First, here is a calculator that helps you to calculate wire size vs current. As always, if you are in the US, you also need to run these numbers up against the NEC (National Electric Code) and your local building codes. Again, also use the NEC codes to figure out which type of wires (THNN) and such for your application (based on temperature, humidity, current, conduit vs exposed vs exposed to sun).
Second, there is no one answer for wiring a 12 volt home--there are no standard outlets and no good wiring practices that everyone follows.
So, just some things to think about.
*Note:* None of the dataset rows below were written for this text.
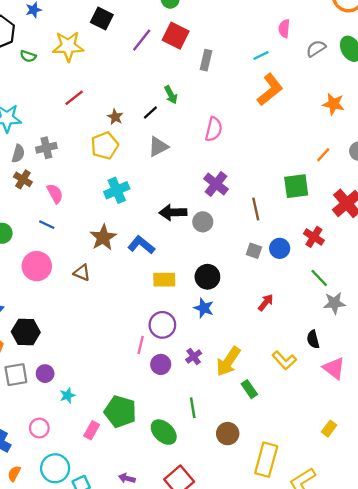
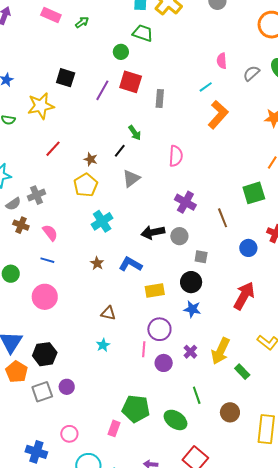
gray semicircle: (18, 154) -> (13, 204), turned 49
brown star: (103, 237) -> (97, 263), size x0.6
gray square: (254, 251) -> (201, 257), moved
brown triangle: (82, 273) -> (108, 313), moved
red arrow: (266, 302) -> (244, 296), size x1.8
cyan star: (67, 395) -> (103, 345), moved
In general, solar electric power is expensive to generate and store so you will want to ensure that any electricity you use is done with conservation in mind.
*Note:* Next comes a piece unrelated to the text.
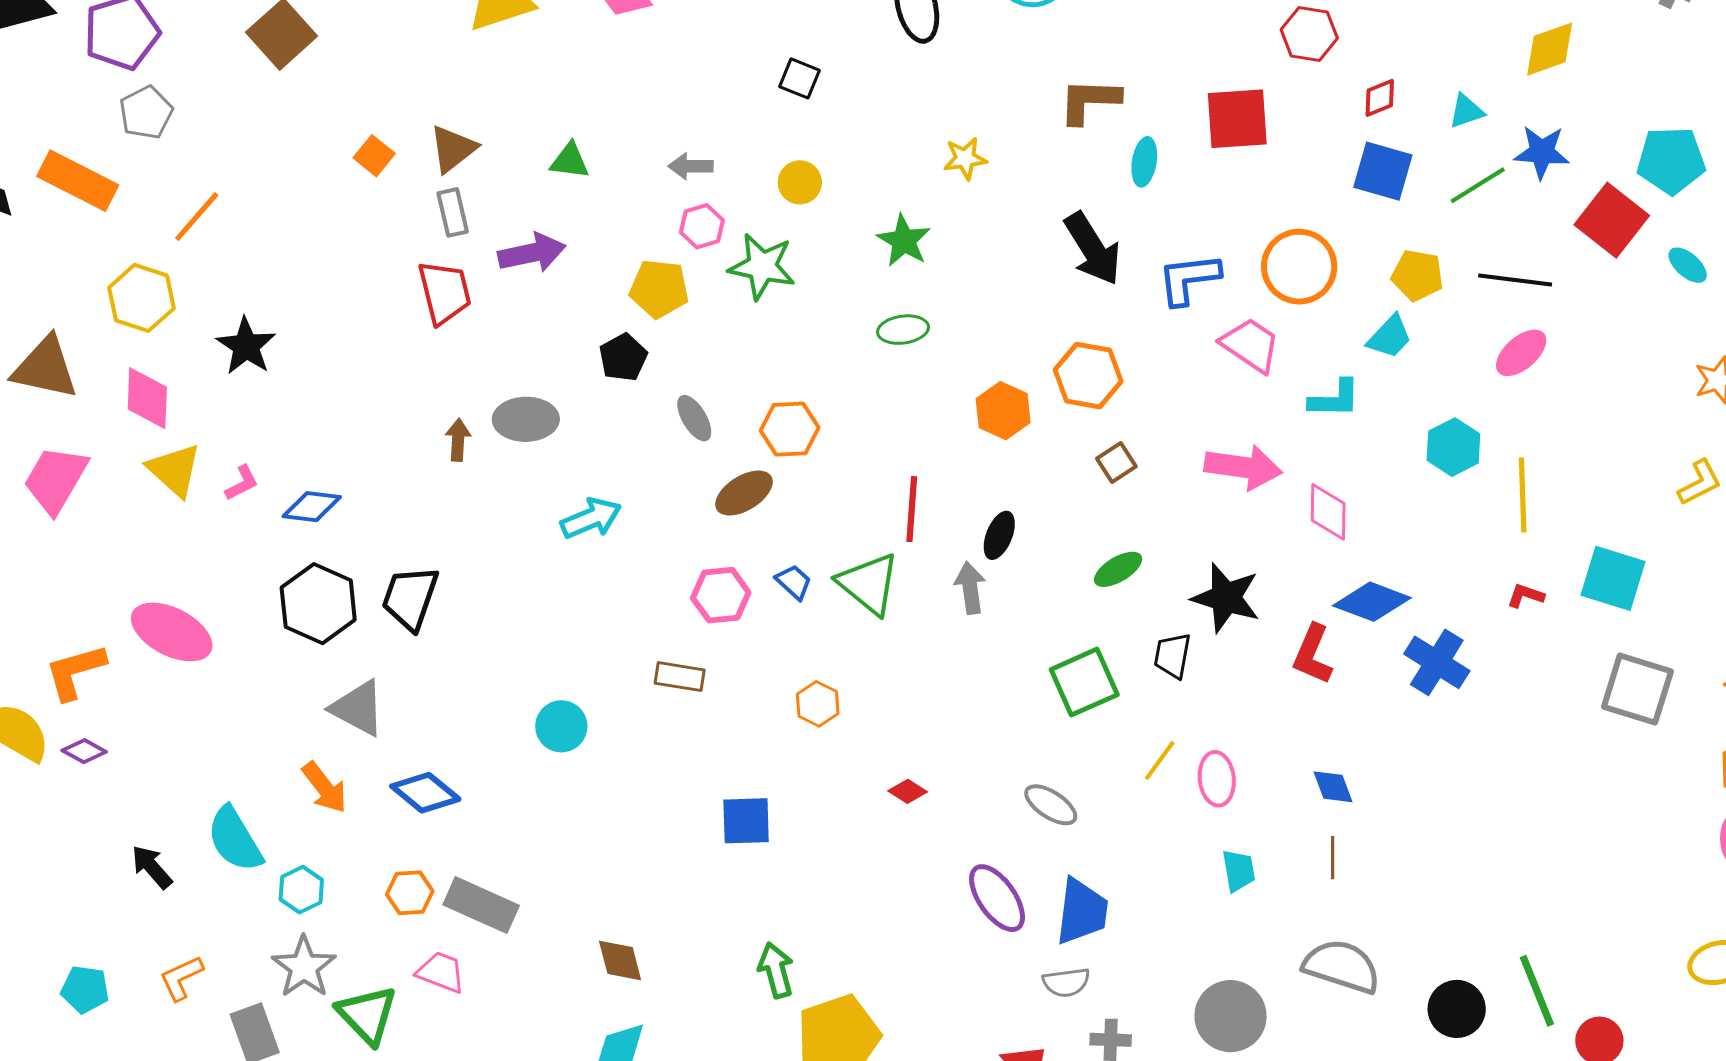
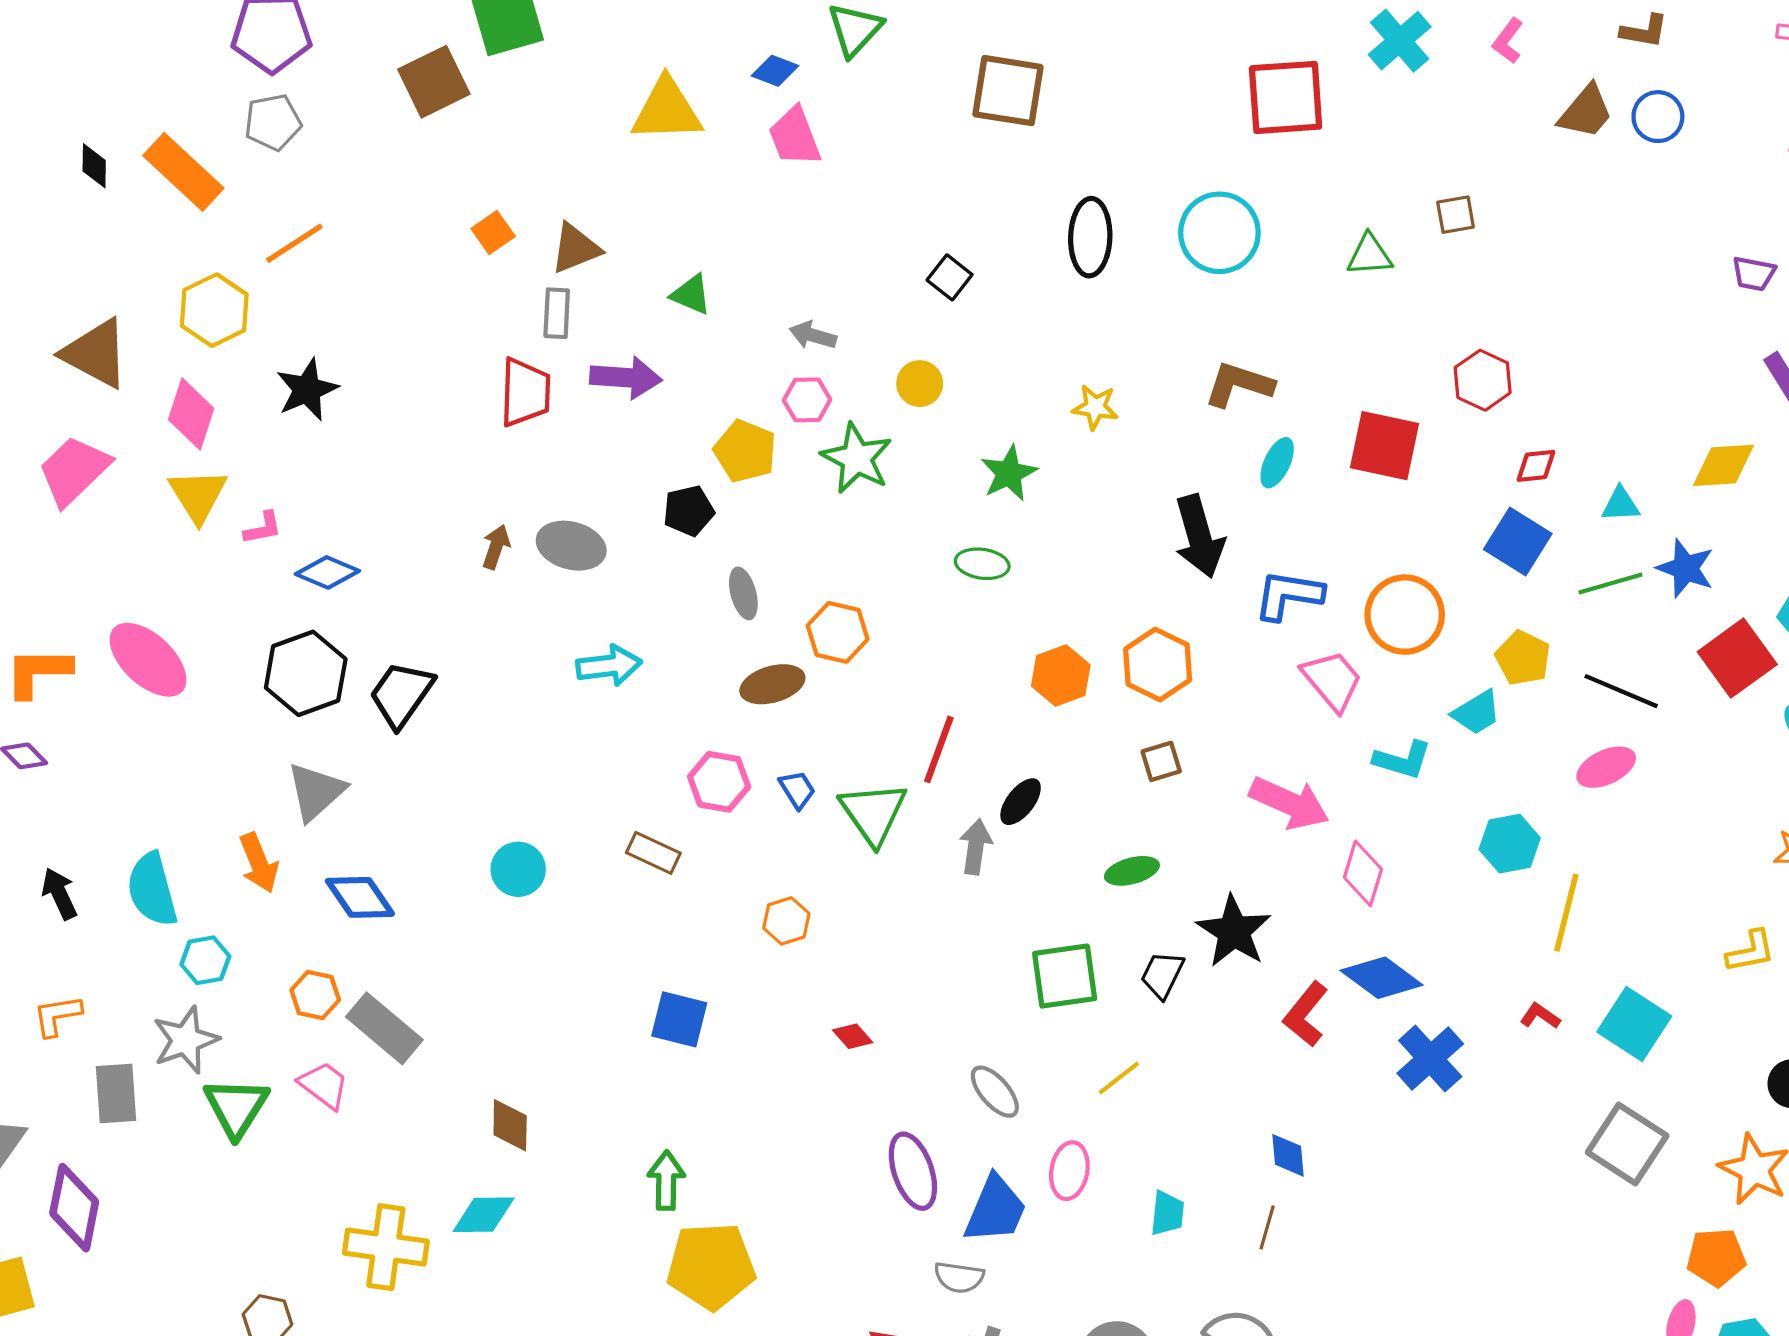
gray triangle: (358, 708) -> (316, 792), turned 34
pink ellipse: (1217, 779) -> (1069, 1171), moved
For example, using CFL rather than incandescent lights, low power electronics (laptops vs desktop computers), and few twenty four hour loads (night lights, fans, pumps, computers, printers, radios, tv's, left on when nobody is around (I know--I am probably telling you things you know).
Next, because solar electric power is so expensive (and relatively inefficient)--it is generally not a good idea to use if for any sort of heating applications (for example, solar hot water by solar electric would need 4-5x the roof space and solar PV panels at $5.00 per watt vs solar hot water heaters at closer to $0.50 per watt). Using solar for electric ovens would be a last choice (you are in the middle of no-where and you can afford the solar panels/batteries). Using a microwave is probably OK for a quick heating of previously cooked food.
Next, distribution of power to your various appliances. The wiring calculator above will help you choose the wiring size based on the length of run and current. Generally in solar, folks aim for 3% loss (maybe as high as 5%) of solar power due to wire heating.
Now, the big issue... The reason folks use 120 VAC and 240 VAC to transmit power is because it needs so much less current (and less copper wire) to transmit power efficiently. For example, 12 volts vs 120 volts-- Power is equal to P=V^2 / R... If you use the same piece of wire for both, the amount of energy loss in the wire is (120^2 / 12^2=) 100 times more power loss in the same piece of wire when switching from 120 volts to 12 volts... You would need 100x more copper area to transmit 12 volt power vs 120 volt power.
Another way to think about it--normal home wiring can have a 5 volt drop from the circuit panel to the appliance... But nobody worries about 120-5=115 volts. But take 12 volts - 5 volts = 7 volts and nobody would expect the appliance to even function.
This is all a round about way of saying that when you design a 12 volt power system that you really need to understand where your loads are, where your batteries are, and where the panels will be.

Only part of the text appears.